(Supplied information)

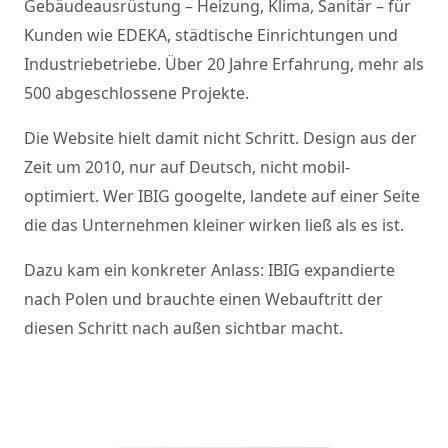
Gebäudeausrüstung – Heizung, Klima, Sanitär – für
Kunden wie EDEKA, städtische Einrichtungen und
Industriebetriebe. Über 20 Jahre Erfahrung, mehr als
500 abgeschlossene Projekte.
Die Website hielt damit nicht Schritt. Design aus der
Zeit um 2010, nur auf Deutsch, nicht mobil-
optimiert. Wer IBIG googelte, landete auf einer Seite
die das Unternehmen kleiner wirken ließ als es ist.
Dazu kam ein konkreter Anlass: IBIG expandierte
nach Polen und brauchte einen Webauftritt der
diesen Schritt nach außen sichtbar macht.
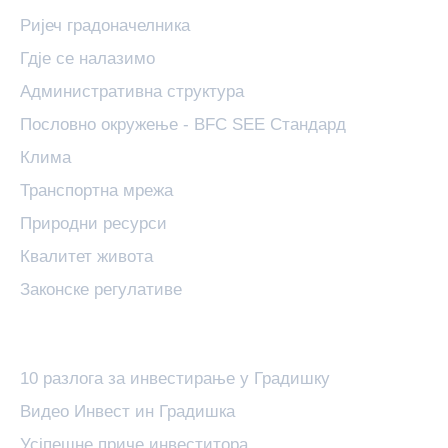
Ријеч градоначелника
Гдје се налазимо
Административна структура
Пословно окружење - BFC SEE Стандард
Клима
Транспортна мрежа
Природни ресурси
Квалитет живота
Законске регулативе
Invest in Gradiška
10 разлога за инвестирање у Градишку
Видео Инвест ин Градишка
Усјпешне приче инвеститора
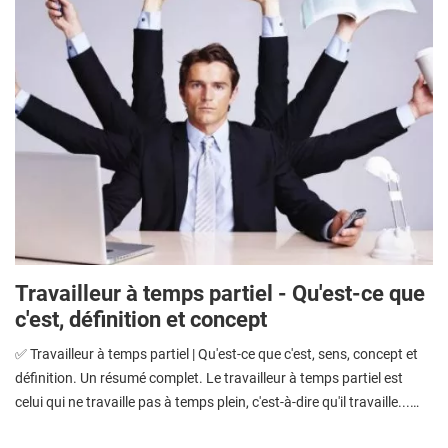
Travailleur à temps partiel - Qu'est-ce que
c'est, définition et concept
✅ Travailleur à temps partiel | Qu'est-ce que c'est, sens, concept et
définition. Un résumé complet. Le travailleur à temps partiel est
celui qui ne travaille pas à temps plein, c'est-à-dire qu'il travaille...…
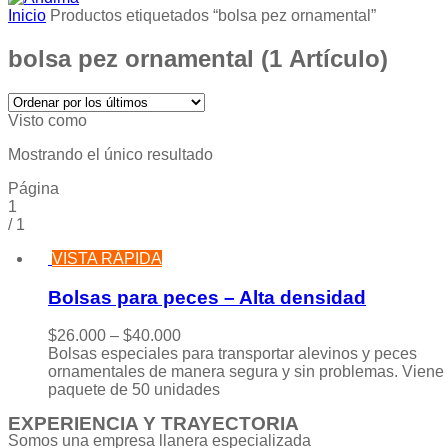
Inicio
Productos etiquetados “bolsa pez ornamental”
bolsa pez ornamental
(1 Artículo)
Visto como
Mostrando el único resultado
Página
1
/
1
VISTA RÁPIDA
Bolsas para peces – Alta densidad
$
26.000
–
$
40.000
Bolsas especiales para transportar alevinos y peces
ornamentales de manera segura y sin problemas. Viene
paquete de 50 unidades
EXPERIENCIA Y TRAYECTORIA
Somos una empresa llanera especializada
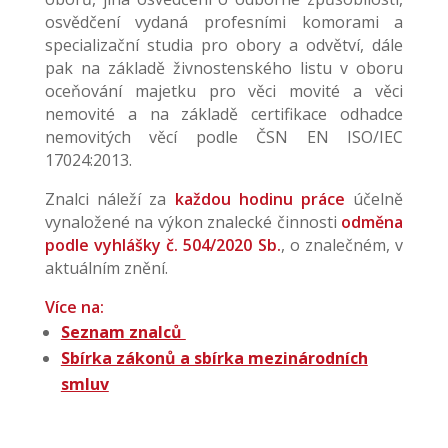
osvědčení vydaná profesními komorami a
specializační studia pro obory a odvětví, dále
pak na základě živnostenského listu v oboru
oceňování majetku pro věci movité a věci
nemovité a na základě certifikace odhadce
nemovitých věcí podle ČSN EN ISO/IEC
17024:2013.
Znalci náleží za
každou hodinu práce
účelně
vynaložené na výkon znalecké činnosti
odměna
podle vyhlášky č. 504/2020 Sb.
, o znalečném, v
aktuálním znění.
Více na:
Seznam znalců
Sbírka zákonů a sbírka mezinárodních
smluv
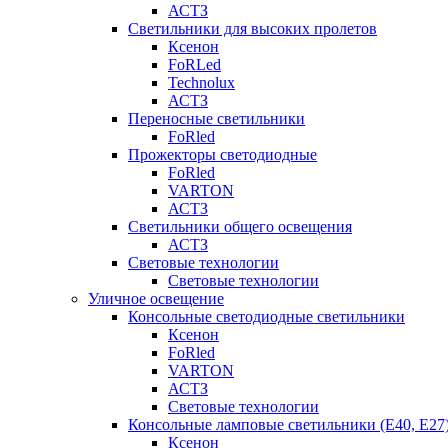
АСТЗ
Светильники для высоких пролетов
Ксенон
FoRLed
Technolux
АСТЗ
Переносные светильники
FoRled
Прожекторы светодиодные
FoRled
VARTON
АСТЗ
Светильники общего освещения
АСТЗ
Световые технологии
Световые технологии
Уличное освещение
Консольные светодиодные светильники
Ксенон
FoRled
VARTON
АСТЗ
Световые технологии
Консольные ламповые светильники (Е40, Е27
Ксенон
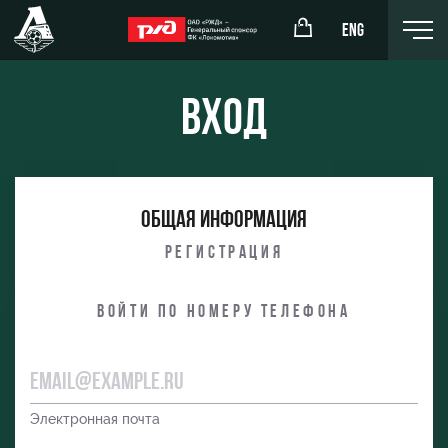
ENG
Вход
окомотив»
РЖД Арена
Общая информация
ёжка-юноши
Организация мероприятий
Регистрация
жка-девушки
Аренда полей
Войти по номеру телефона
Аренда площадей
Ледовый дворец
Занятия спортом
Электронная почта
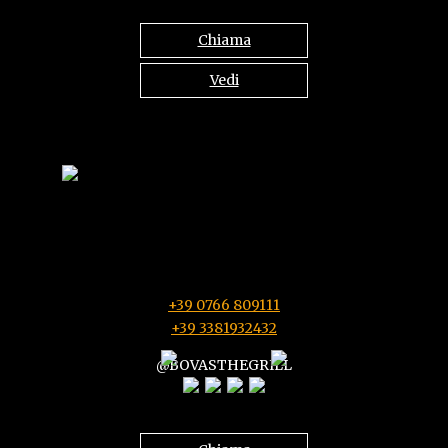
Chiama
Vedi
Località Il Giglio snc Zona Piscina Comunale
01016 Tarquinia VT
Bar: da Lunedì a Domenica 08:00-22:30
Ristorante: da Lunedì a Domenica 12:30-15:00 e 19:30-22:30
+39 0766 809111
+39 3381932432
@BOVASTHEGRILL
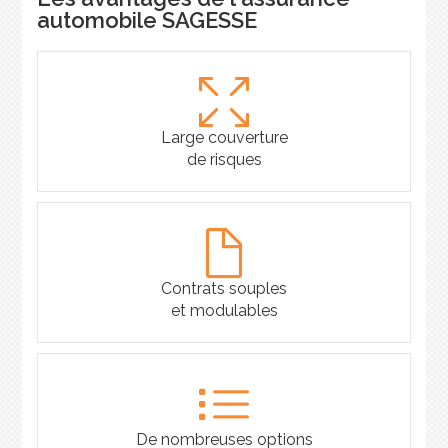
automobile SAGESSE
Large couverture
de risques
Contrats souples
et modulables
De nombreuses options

(End Supplied information)
(Supplied information)

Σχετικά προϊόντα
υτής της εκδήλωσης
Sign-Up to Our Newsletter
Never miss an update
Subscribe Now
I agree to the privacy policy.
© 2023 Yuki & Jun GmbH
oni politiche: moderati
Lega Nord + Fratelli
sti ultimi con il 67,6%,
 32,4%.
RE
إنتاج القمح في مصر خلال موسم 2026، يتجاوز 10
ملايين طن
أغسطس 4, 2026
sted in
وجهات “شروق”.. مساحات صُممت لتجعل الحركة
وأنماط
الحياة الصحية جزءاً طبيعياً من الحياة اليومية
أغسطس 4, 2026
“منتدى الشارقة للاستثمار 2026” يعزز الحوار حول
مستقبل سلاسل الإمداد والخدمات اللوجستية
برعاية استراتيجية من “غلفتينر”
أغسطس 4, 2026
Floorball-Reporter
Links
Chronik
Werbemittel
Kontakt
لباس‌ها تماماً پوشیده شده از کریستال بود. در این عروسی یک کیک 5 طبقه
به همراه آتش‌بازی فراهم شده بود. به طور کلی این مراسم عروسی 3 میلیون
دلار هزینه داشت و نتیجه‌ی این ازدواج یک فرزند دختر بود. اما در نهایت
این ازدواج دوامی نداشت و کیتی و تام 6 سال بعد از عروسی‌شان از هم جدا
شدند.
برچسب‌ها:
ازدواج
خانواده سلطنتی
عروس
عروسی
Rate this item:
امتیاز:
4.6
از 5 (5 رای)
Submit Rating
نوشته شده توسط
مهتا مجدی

(End Supplied information)
(Supplied information)

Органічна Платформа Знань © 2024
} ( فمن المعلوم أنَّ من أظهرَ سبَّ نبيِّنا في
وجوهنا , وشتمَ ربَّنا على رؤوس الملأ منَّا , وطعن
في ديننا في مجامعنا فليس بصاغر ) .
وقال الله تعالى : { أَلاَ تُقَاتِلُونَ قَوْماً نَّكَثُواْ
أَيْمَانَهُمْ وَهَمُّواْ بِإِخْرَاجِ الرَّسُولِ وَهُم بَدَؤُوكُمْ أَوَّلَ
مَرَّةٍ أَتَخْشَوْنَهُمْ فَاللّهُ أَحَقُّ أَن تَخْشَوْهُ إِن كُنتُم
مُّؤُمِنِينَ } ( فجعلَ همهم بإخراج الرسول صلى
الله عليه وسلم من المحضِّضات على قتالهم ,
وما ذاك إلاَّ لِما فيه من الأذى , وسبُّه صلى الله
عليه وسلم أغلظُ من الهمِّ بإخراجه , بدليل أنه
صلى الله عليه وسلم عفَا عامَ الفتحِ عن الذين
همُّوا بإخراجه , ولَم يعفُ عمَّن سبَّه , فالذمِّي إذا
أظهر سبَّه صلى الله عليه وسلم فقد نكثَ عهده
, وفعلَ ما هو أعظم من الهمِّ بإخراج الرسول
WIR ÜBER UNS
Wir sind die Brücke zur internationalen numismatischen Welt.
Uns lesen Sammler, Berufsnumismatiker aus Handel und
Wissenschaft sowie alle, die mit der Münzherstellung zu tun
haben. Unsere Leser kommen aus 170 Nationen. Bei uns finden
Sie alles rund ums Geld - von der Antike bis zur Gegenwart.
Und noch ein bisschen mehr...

(End Supplied information)

_Your instructions_: Look through the data above. Copy every line with the string "Консольные" in it.

_Written reply_:
Консольные светодиодные светильники
Консольные ламповые светильники (Е40, Е27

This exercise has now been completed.